Die Wärmeenergiedifferenz zwischen zwei Temperaturzuständen wird beschrieben durch:

W = m * c
p * (T2 - T1)

wobei m = Masse des Körpers, T2 = Temperatur nach der Änderung, T1 = Temperatur vor der Änderung, und cp die spezifische Wärme ist.

Stehen zwei Körper im Kontakt, dann ist die Energieaufnahme des einen Körpers gleich der Energieabgabe des anderen Körpers., wenn sonst keine Umgebungseinflüsse vorhanden sind. Unsere Isolierhülle "isoliert" die Dose und den inneren Teil der Hülle recht gut von der Umgebung.

Von dem Ausgleich der Energie(-inhalte) wird hier Gebrauch gemacht: Die Dose und die Isolierhülle haben am Anfang meistens eine wesentlich höhere Temperatur als die 20°C Solltemperatur. Wird Wasser in einer Temperatur unter 20°C eingebracht, dann sollte sich eine Mischtemperatur von exakt 20°C einstellen lassen.

Den Wärmeenergieaustausch kann man formulieren mit

    WE = -WD       E = Entwickler, D = Dose

oder, durch Einsatz der ersten Formel, mit TM als Mischtemperatur

    mE * cpE * (TE - TM) = -( mD * cpD * ( TD - TM))

Mit einigem Umformen wird daraus eine Formel, in der nur noch leicht messbare Temperaturen stehen:

    (mD * cpD) / (mE * cpE) = 
(TM - TW) / ( TD - TM)  =  kD , der "Dosenfaktor"

Dieser "Dosenfaktor"
kD lässt sich allein durch das Messen von 3 Temperaturen ermitteln und berechnen und kann deshalb leicht bestimmt werden. Wie auf der linken Seite zu sehen ist, spielt die Masse des beteiligten Entwicklers (250 ml, 500 ml, ??? ml) und die Masse der Entwicklungsdose (1 Spule, 2 Spulen) noch eine Rolle. Der Dosenfaktor muss deshalb für jede Betriebsart separat bestimmt werden. Wir schlabbern dabei mal den Dichteunterschied zwischen reinem Wasser und Entwicklerlösung.



Damit wir diese Einfülltemperatur für den Filmentwickler später ausrechnen können, müssen wir die Wärmeverhältnisse vorher ausmessen. Die nebenstehende Grafik soll den Eichvorgang erläutern: Oben sehen wie den roten Pfeil nach unten, Das ist der Betrag, um den sich die Temperatur der Dose ändert. Das Wasser, durch den unteren blauen Pfeil angedeutet, ändert seine Temperatur nur wenig. Das ganze ist ein "Temperaturfahrplan".

Dazu benötigen wir:

Die später benutzte Filmentwicklungsdose, Thermometer mit 2/10 °C Skala, Messbecher zum Flüssigkeitsabmessen, Uhr, kaltes Wasser und die gebaute Thermohülle.
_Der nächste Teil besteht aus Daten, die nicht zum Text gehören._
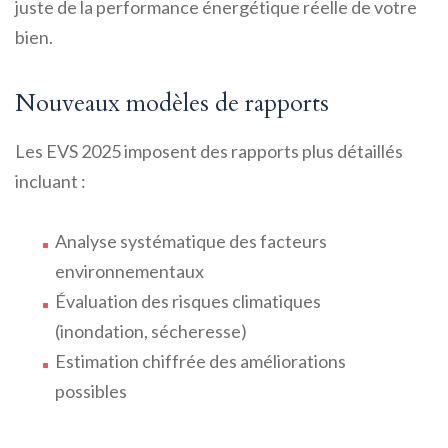
juste de la performance énergétique réelle de votre
bien.
Nouveaux modèles de rapports
Les EVS 2025 imposent des rapports plus détaillés
incluant :
Analyse systématique des facteurs
environnementaux
Évaluation des risques climatiques
(inondation, sécheresse)
Estimation chiffrée des améliorations
possibles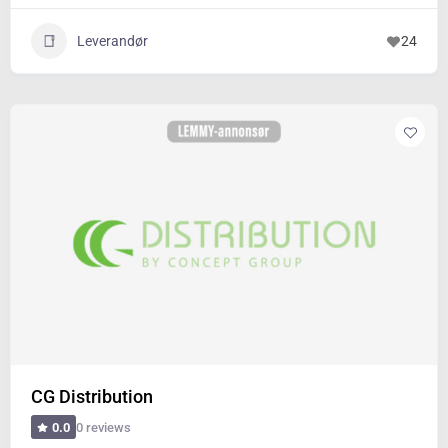
Leverandør
24
CG Distribution
0 reviews
0.0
Kaltes Wasser besorgt man sich am Besten dadurch, dass man einige Stunden zuvor eine Flasche, gefüllt mit Leitungswasser, in den Kühlschrank stellt.

Die Isolierhülle und die demontierten Dosenbestandteile werden liegend an einer Tischkante, möglichst nicht in Heizungsnähe, für mindesten 15 min mit dem Thermometer ausgelegt. Man kann dann davon ausgehen, das diese Teile die Raumtemperatur ausreichend genau angenommen haben. Das Thermometer wird abgelesen, der Wert als Umgebungstemperatur TU = TD aufgeschrieben.
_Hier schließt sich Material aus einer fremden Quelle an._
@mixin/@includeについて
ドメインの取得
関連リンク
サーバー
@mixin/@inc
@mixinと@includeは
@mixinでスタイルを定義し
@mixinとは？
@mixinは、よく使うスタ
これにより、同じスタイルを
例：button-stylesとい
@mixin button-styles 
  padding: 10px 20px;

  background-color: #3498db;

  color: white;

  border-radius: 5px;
Jetzt geht's ans Wassermixen, das Ergebnis sollte ca. 5° - 7° C kälter sein als die Umgebungstemperatur TU. Diese Temperatur TW genau messen und aufschreiben.


Temperaturmessungen:

Das Thermometer ausreichende Zeit in der Flüssigkeit lassen. Mein Alkohol -Thermometer benötigt z.B. fast 60 sec, um genau anzuzeigen. Zum Temperaturmessen deshalb folgende Regel: Thermometer so tief wie möglich eintauchen,  Thermometer ruhig, aber ständig bewegen, als "Rührer" benutzen, dabei Prüfen,  ob die Anzeige konstant bleibt oder sich noch ändert,


Die benötigte Wassermenge abmessen. Achtung: es gibt Dosen, die andere Flüssigkeitsstände erwarten als meine.
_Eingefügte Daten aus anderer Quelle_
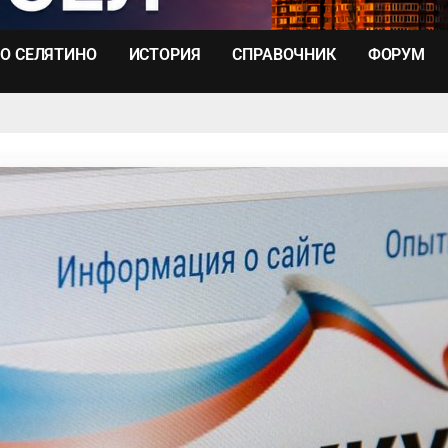
О СЕЛЯТИНО
ИСТОРИЯ
СПРАВОЧНИК
ФОРУМ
Die Dose wird jetzt zusammengebaut, als ob wir Film(e) entwickeln wollten, aber natürlich nicht mit Film beschickt. Die erforderliche Wassermenge wird eingefüllt, die Dose verschlossen, in die Isolierungshülle engesetzt, und 3 min ständig gekippt. Und dann wird der Deckel abgezogen und die Mischungs-Temperatur TM gemessen.

Die Formel, mit der der "Dosenfaktor" kD berechnet wird, ist
(TM - TW) / ( TD - TM)  =  kD

Doseneinstellung
Entwicklermenge
Tu = TD TW = TE TM
"Dosenfaktor"  kD
1 Film 135, 1 Spule
 250 ml




2 Filme 135, 2 Spulen
 500 ml




1 oder 2 Filme 120, 1 Spule
 500 ml





Die kD-Werte liegen bei mir bei 0,44 , 0,29 , und 0,267 in der Tabellenreihenfolge von oben nach unten. 

Die Berechung kann man auch auf Blatt 2 in einem kleinen Excel-Programm vornehmen, dass es hier zu laden gibt.

Diese Faktoren muss man nur einmal bestimmen.